The divestiture will include artifacts from all 46 museums operated by AME, according to an Army Headquarters press release Monday.

“We expect that the first divestiture by site will take place in Spring of 2021, but we have been working on collections reviews over the past year," Stefan Rohal, AME’s historic materiel division chief, told Army Times.

Rohal’s division is working with the Defense Logistics Agency to establish the process for reviewing and distributing artifacts.
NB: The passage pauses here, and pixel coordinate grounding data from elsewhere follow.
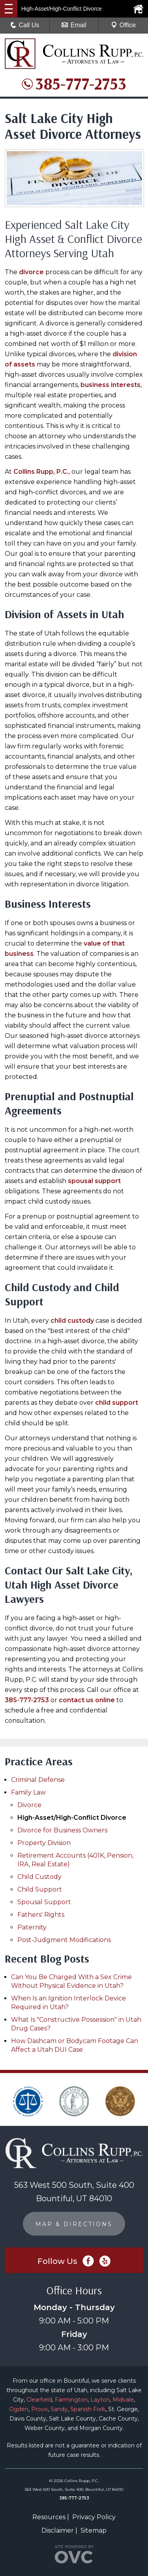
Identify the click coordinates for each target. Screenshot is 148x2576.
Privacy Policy (94, 2517)
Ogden (18, 2409)
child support (116, 1402)
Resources (49, 2517)
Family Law (28, 1792)
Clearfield (39, 2399)
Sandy (59, 2409)
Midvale (123, 2399)
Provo (39, 2409)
He said the goal in announcing the plan early is to ensure that eligible organizations sign up with the General Services Administration so they have time to request property.

“The Army Museum Enterprise is reviewing everything from tanks and howitzers to uniforms and canteens,” Rohal said in the news release, adding that some artifacts could be tightly controlled by law and regulation.

Weapons, which require demilitarization, uniforms, hateful material, or anything with hazardous material cannot go to the general public, Rohal noted.

“Anything not in one of these categories that does not get picked up by an eligible organization could potentially make its way to the public,” Rohal said.

Historic signage, weapons and WWII-era personal items are among some 580,000 items in the Army Museum Enterprise inventory that will be retained or divested during a five-year project beginning in 2021. (DoD)
Historic signage, weapons and WWII-era personal items are among some 580,000 items in the Army Museum Enterprise inventory that will be retained or divested during a five-year project beginning in 2021. (DoD)

Army museums have been collecting artifacts for years, but the service only finished consolidating the different facilities under a single command in 2019.

The current effort was framed as a “right-sizing” by the Army HQ release, and it is intended to ensure the service only retains those artifacts that "need to be cared for in perpetuity.”

Organizations that are fully registered with federal surplus property request systems will be able to request items once property turn-ins begin.

Once the property is turned over to the Defense Logistics Agency, it goes through its screening process, according to Rohal.

“Our goal is that most of the material be placed with approved museums and educational institutions,” he said. “[The General Services Administration] believes they will place most of the property.”

Department of Defense entities, including other military museums, should request items through the Defense Logistics Agency.

Non-DoD entities such as the National Park Service, Smithsonian Institute, or similar organizations should request items from the U.S. General Services Administration website by contacting their national utilization officer.

Material not required by a federal entity will be declared surplus, released from the Army artifact collection, and made available to museums, states and municipalities, veterans organizations and other eligible recipients that qualify for the GSA Federal Surplus Personal Property Donation Program, according to the Army HQ release.